For the PAL assay, differentiating xylem of poplar was scraped with a knife, homogenized in liquid nitrogen and extracted in 100 mM Tris-HCl (pH 7.4) containing 10 mM 2-mercaptoethanol, 1 mM EDTA, and 1 mM phenymethylsulfonyl fluoride. The homogenate was centrifuged at 10000g for 15 min and the supernatant was centrifuged again at 15000g for 20 min using a Microcon YM-10 (Millipore Corporation, Bedford, MA). Then the supernatant was collected and used for PAL assay and Western blot analysis.

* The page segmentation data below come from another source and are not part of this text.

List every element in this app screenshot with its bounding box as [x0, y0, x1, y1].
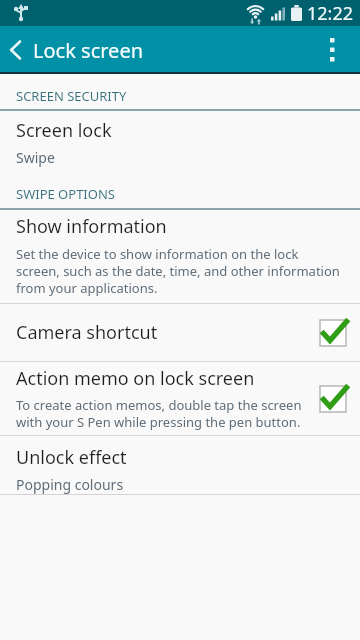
staticText: Screen lock [16, 118, 112, 143]
button[interactable] [312, 26, 352, 74]
staticText: Camera shortcut [16, 320, 158, 345]
staticText: Swipe [16, 148, 55, 167]
button[interactable]: Camera shortcut [0, 304, 360, 361]
button[interactable]: Screen lock [0, 111, 360, 172]
staticText: To create action memos, double tap the s… [16, 396, 302, 431]
staticText: Show information [16, 214, 167, 239]
button[interactable]: Lock screen [0, 26, 360, 74]
staticText: Action memo on lock screen [16, 366, 255, 391]
button[interactable]: Show information [0, 210, 360, 303]
staticText: Unlock effect [16, 445, 127, 470]
button[interactable]: Action memo on lock screen [0, 362, 360, 435]
staticText: SCREEN SECURITY [16, 87, 127, 105]
staticText: Popping colours [16, 475, 124, 494]
staticText: Lock screen [33, 37, 144, 64]
button[interactable]: Unlock effect [0, 436, 360, 494]
staticText: Set the device to show information on th… [16, 245, 340, 297]
staticText: SWIPE OPTIONS [16, 185, 115, 203]
staticText: 12:22 [307, 1, 354, 26]
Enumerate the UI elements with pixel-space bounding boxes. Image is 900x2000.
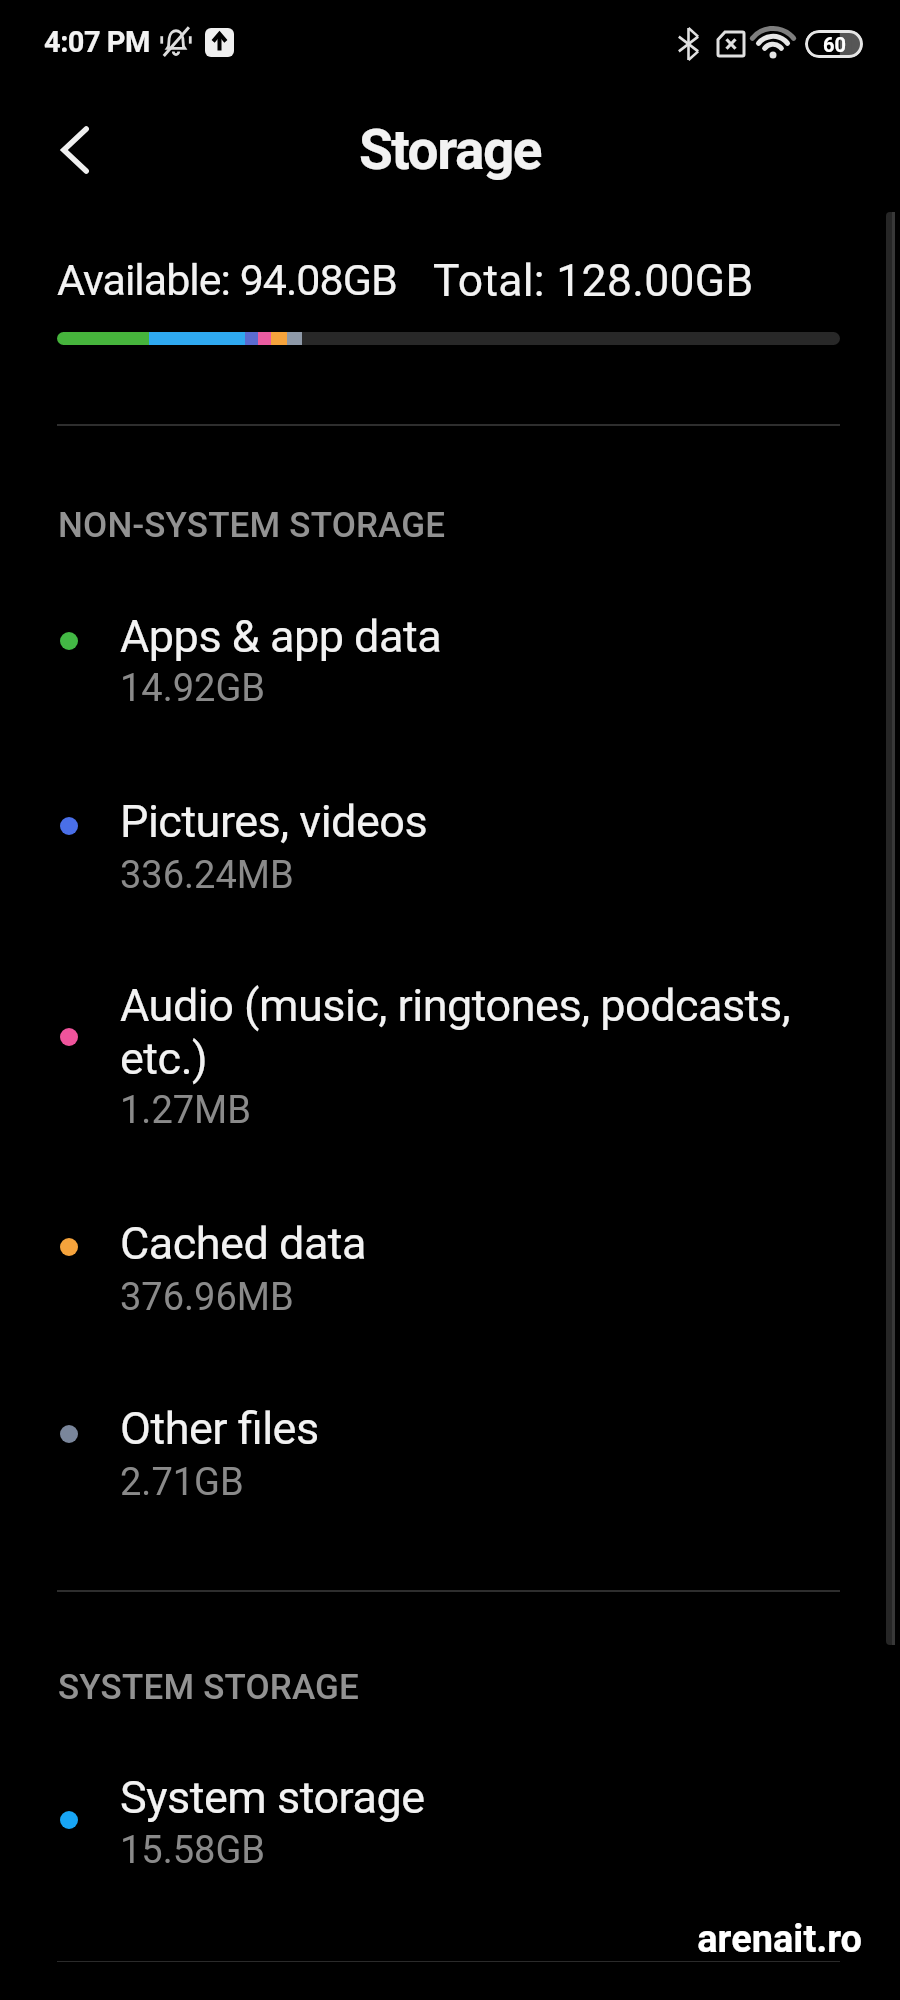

For the C4H assay, differentiating xylem of poplar was extracted in phosphate buffer (pH 7.4) containing 250 mM sucrose, 15 mM 2-mercaptoethanol, 1 mM EDTA and 40 mM L-sodium ascorbate. The homogenate was centrifuged at 10000g for 15 min, and the supernatant was ultracentrifuged at 100000g for 60 min. The pellet was resuspended in 100 mM phosphate buffer (pH 7.4) containing 15 mM 2-mercaptoethanol and ultracentrifuged again at 100000g for 80 min. The pellet was resuspended in 100 mM phosphate buffer containing 1.5 mM 2-mercaptoethanol, and used for assay of C4H.

Whole amino acid sequences of PAL [17] and C4H [21] were used for synthesis of peptides. Three amino acid sequences were selected for epitopes from each amino acid sequence of PAL and C4H using Epitope Adviser software (FQS, Fukuoka, Japan). Because the peptides containing hydrophilic amino acids tend to be exposed on the surface of the native protein, three candidates composed mainly of hydrophilic amino acids were chosen.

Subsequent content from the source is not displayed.